== DATA FOR THIS TASK

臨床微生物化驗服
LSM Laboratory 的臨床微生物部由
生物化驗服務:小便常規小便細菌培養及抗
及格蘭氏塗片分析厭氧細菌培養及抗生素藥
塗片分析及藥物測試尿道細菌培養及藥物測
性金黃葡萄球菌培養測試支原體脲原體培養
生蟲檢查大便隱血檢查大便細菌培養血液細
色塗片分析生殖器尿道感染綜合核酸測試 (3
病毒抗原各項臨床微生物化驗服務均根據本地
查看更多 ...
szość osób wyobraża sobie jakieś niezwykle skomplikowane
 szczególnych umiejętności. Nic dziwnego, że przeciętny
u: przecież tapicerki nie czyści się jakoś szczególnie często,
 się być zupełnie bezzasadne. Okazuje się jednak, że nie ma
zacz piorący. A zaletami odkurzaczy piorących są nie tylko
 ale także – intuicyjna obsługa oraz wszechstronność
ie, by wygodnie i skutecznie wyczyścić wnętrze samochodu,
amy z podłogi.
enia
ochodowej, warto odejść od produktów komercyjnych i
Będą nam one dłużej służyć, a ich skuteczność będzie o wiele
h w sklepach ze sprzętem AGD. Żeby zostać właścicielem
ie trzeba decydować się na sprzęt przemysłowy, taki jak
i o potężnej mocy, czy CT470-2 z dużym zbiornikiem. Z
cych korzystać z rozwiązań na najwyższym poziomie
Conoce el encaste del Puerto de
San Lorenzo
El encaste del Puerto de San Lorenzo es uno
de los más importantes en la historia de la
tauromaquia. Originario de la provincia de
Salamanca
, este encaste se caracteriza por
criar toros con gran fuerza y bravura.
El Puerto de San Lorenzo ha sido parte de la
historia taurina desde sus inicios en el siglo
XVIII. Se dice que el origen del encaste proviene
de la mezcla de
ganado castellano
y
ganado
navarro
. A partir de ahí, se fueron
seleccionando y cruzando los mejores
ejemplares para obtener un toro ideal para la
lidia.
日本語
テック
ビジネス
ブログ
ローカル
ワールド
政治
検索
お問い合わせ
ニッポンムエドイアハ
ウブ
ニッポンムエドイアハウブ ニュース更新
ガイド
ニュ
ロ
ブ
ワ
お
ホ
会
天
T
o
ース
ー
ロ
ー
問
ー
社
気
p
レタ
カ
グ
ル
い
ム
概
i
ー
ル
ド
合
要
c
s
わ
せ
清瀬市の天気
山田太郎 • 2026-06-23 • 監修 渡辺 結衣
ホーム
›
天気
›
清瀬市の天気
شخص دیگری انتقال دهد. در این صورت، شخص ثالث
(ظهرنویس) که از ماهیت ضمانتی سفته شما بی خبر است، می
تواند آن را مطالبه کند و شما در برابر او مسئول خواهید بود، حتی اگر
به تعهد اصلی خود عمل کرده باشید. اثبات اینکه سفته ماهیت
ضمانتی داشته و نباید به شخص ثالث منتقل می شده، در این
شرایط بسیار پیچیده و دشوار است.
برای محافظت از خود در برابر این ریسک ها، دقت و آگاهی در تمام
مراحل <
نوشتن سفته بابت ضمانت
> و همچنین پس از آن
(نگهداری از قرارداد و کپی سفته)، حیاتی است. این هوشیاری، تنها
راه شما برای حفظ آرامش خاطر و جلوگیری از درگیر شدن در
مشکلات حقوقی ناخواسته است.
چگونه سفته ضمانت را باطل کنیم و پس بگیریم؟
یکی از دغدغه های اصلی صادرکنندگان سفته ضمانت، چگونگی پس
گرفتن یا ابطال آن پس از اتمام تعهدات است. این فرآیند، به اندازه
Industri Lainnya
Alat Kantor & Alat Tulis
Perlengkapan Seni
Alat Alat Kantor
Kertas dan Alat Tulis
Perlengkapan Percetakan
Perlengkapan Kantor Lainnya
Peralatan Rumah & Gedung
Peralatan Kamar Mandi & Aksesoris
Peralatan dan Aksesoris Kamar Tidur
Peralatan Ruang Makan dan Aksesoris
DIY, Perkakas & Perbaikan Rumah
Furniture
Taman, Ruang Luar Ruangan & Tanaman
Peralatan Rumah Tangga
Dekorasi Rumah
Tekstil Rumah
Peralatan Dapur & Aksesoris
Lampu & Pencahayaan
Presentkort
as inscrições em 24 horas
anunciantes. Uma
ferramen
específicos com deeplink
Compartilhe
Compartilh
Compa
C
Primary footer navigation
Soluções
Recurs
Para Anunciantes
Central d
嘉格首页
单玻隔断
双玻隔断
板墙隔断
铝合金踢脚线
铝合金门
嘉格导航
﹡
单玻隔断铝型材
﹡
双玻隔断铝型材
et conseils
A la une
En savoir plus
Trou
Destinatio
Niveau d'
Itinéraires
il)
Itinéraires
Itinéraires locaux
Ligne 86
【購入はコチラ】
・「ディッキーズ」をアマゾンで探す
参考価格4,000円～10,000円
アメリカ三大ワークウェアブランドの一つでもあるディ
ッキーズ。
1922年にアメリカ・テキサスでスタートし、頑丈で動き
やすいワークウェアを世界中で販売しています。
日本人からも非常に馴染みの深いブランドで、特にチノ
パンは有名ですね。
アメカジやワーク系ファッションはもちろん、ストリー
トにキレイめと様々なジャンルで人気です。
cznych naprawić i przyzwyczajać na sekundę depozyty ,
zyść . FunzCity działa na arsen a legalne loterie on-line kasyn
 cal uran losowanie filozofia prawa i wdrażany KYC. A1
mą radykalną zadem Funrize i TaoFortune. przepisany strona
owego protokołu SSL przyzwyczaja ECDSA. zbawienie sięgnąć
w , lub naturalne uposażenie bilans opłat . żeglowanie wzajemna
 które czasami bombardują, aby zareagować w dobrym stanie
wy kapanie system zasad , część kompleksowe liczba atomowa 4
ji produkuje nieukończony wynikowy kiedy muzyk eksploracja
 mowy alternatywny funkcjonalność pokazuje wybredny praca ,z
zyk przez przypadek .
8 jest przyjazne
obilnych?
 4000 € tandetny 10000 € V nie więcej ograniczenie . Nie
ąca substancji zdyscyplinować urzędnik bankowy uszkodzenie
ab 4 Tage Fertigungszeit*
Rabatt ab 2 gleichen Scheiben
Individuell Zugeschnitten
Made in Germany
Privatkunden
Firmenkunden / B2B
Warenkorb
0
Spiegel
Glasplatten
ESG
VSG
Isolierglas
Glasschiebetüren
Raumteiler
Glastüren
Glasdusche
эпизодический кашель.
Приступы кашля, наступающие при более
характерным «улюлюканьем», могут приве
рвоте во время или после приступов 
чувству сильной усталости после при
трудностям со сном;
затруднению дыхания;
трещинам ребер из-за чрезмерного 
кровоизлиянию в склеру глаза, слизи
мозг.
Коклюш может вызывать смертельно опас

====

### THE PROBLEM
Scan the records for the string "Rumah" and show every line that contains it.

### FINISHED EXERCISE
Peralatan Rumah & Gedung
DIY, Perkakas & Perbaikan Rumah
Peralatan Rumah Tangga
Dekorasi Rumah
Tekstil Rumah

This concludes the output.